South Carolina’s State House grounds are home to multiple Confederate monuments that perpetuate a legacy of racism and injustice in our state:

Statue of Wade Hampton, III – a Confederate general, slave-holder and KKK supporter with ties to the Red Shirts of the Southern United States, a white supremacist paramilitary organization that used violence and intimidation to suppress the Black vote and was responsible for dozens of deaths during the 1876 gubernatorial election

Statue of Benjamin “Pitchfork Ben” Tillman – a white supremacist and architect of the state’s 1895 constitution that stripped Black South Carolinians of the few civil rights they had been granted following the Civil War; leader of the terrorist Red Shirts organization (see above) who defended lynching and boasted of killing Black Americans on the floor of the United States Senate

Statue of James Marion Sims – a “pioneer” in the field of gynecology who conducted hundreds of unethical, non-consensual experimental surgeries on enslaved women in South Carolina; “Each naked, unanesthetized slave woman had to be forcibly restrained by other physicians through her shrieks of agony as Sims determinedly sliced, then sutured her genitalia.” (Medical Apartheid, Harriet Washington)

Rename the Strom Thurmond Federal Building in Columbia, SC and remove monument from state house grounds

The Strom Thurmond Federal building and United States Courthouse in Columbia, SC is named for longtime racist Senator Strom Thurmond, who ran for president in 1948 as the Dixiecrat candidate on a platform of racial segregation.
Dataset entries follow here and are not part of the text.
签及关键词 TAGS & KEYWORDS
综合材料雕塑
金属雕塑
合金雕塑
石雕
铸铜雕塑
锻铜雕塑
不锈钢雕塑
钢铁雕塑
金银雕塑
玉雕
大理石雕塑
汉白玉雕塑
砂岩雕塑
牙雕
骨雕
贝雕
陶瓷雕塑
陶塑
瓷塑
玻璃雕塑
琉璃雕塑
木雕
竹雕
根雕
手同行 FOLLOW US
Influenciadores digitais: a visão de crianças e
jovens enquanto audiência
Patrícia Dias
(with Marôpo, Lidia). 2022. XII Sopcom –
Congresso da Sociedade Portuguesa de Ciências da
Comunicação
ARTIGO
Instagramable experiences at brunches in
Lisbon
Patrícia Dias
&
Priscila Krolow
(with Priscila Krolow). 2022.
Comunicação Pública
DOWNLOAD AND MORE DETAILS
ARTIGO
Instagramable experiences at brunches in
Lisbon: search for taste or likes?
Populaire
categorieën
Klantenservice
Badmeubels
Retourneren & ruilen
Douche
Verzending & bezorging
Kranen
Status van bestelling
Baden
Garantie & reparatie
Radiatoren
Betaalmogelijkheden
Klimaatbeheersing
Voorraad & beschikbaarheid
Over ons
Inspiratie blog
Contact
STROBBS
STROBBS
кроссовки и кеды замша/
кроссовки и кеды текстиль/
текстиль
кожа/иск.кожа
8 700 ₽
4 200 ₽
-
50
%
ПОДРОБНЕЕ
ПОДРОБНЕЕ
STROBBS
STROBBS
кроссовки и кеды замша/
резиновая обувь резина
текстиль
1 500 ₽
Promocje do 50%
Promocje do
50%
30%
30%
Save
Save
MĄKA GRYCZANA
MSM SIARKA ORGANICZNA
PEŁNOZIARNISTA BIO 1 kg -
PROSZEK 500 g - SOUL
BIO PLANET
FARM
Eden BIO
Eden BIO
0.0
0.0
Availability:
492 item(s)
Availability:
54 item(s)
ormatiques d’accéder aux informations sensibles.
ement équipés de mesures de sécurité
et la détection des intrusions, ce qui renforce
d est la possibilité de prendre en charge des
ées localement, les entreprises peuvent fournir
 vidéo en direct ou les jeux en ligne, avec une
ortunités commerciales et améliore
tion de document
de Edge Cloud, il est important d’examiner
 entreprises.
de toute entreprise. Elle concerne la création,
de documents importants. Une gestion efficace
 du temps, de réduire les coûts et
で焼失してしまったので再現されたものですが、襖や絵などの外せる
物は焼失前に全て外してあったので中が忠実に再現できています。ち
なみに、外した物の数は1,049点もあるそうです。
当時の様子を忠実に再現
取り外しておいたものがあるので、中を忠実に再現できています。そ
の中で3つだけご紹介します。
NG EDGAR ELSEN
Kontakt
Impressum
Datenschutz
In 1957, Thurmond conducted the longest filibuster ever by a lone senator in opposition to the Civil Rights Act of 1957, and he went on to oppose the civil rights legislation of 1964 and 1965 – insisting that segregation was the “southern way” and that Black citizens should be denied their constitutional rights, including the right to vote.

“I wanna tell you, ladies and gentleman, that there’s not enough troops in the army to force the southern people to break down segregation and admit the Nigra race into our theaters, into our swimming pools, into our homes, and into our churches.” – Strom Thurmond, during his 1948 presidential campaign

Our federal courthouse should be a monument to justice and freedom, not to the legacy of a racist man who made every effort to deny Black citizens their fundamental rights under the Constitution of the United States.
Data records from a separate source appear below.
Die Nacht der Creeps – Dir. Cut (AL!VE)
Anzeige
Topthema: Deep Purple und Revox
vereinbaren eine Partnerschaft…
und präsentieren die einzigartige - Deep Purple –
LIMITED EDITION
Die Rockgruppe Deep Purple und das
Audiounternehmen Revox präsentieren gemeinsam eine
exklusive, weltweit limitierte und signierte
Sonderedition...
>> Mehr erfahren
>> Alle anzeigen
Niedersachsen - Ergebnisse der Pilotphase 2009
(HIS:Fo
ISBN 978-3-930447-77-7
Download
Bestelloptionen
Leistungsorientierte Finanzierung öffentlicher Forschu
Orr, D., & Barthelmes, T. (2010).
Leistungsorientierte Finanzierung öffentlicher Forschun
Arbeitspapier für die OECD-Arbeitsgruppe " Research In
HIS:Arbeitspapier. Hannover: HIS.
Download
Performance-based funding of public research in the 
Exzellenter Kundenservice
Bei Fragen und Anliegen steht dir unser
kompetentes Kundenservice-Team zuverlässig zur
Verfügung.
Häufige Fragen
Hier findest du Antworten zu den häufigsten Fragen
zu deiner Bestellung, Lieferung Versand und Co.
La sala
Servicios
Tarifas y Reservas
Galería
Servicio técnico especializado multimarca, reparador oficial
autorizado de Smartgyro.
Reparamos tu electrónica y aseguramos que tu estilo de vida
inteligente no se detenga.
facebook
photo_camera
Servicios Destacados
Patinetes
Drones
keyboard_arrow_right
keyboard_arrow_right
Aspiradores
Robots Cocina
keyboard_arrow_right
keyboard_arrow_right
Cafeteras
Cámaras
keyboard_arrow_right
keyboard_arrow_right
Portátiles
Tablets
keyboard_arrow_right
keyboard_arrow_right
We the people of South Carolina demand that the Federal Building and United States Courthouse in Columbia, SC be renamed.

We are also demanding the removal of statutes and renaming of buildings, roads, schools, and town bearing the names of notorious racist to include but not limited to these men. 

 

We the people of South Carolina demand the immediate removal from the State House grounds of these monuments to racism and injustice.